Die Stadtverwaltung erklärt, die Standards im Rettungsdienst würden durch gesetzlich vorgeschriebene Notfallversorgungspläne festgelegt – nicht durch lokale Entscheidungen. Auch den Vorwurf, die geplante Qualitätsprüfungsphase diene lediglich der Kostensenkung, weist Solingen zurück.

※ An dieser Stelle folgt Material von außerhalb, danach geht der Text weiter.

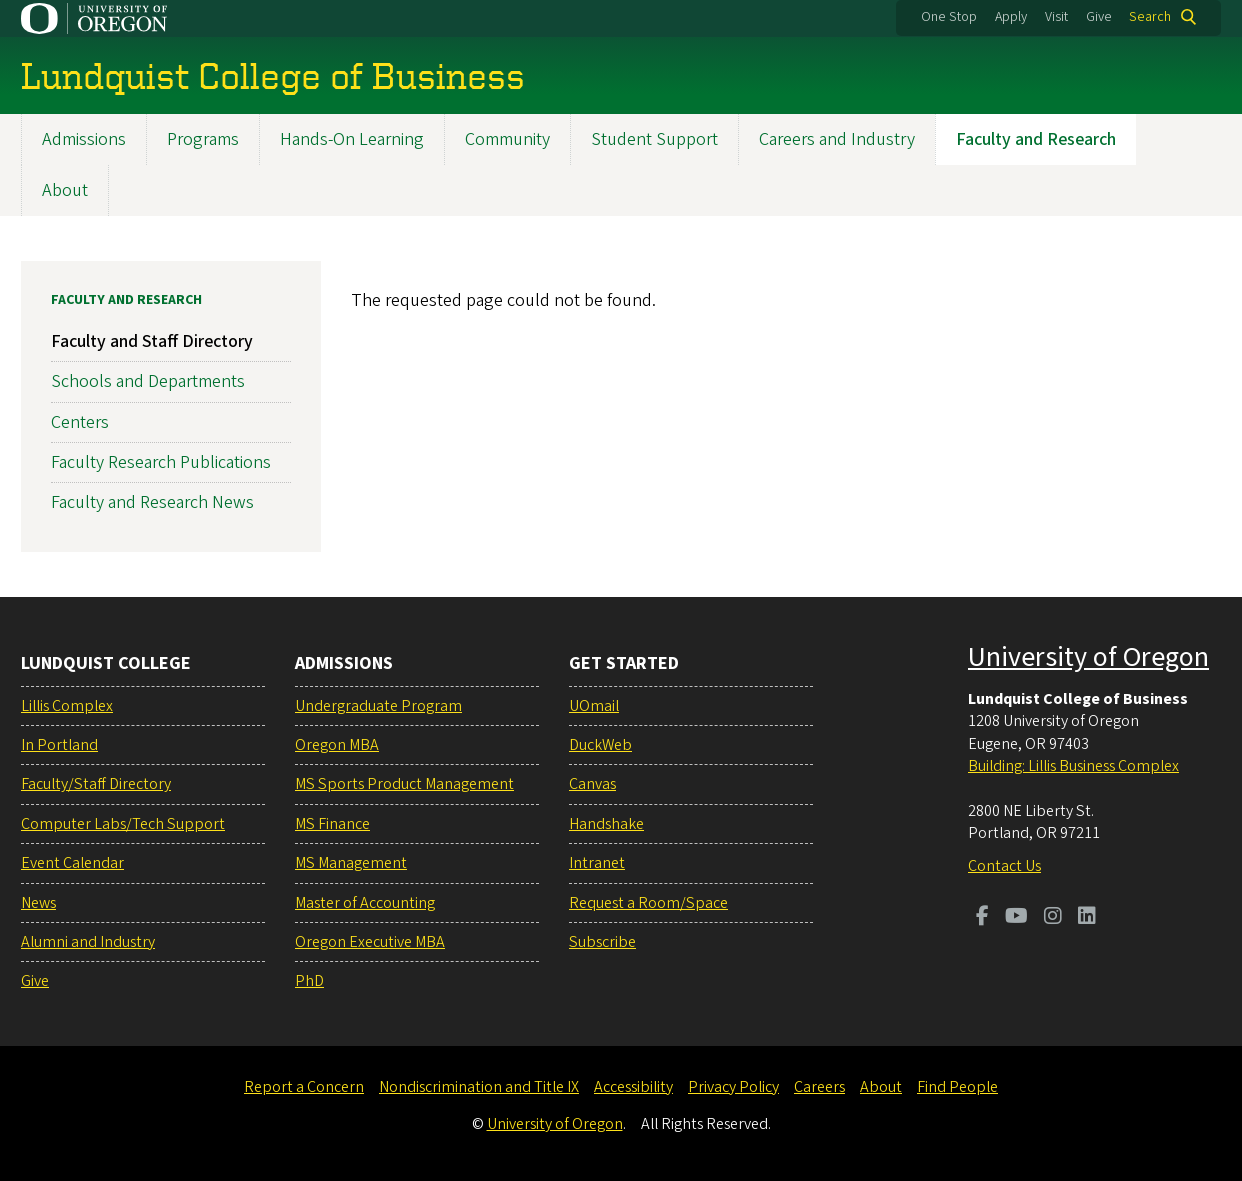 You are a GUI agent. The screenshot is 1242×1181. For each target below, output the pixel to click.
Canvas (592, 784)
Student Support (654, 139)
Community (507, 139)
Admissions (84, 139)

Die geplante Reform der Notfallversorgung durch die Bundesregierung begrüßt die Stadt, fordert jedoch eine vollständige Kostenerstattung für alle Rettungsdienste. Zwar wurde für 2026 eine Übergangslösung bei der Finanzierung vereinbart, doch Solingen betont, dass dies nur eine kurzfristige Lösung sei und das grundsätzliche Problem nicht behebe.
Die Debatte um die Finanzierung der Notfallversorgung dürfe nicht auf dem Rücken der Kommunen ausgetragen werden, so die Stadt. Ziel sei es, Verantwortung, Qualitätsstandards und Finanzierung so in Einklang zu bringen, dass eine schnelle, zuverlässige und hochwertige Notfallversorgung für alle Bürgerinnen und Bürger gewährleistet bleibe.
Solingen möchte, dass die Bürgerinnen und Bürger weiterhin auf eine rasche und wirksame Notfallhilfe vertrauen können. Gleichzeitig sucht die Stadt nach einer dauerhaften Lösung, in der Kosten und Qualität fair aufeinander abgestimmt sind. Ohne eine solche Reform bleibe das aktuelle System auf Dauer nicht tragfähig.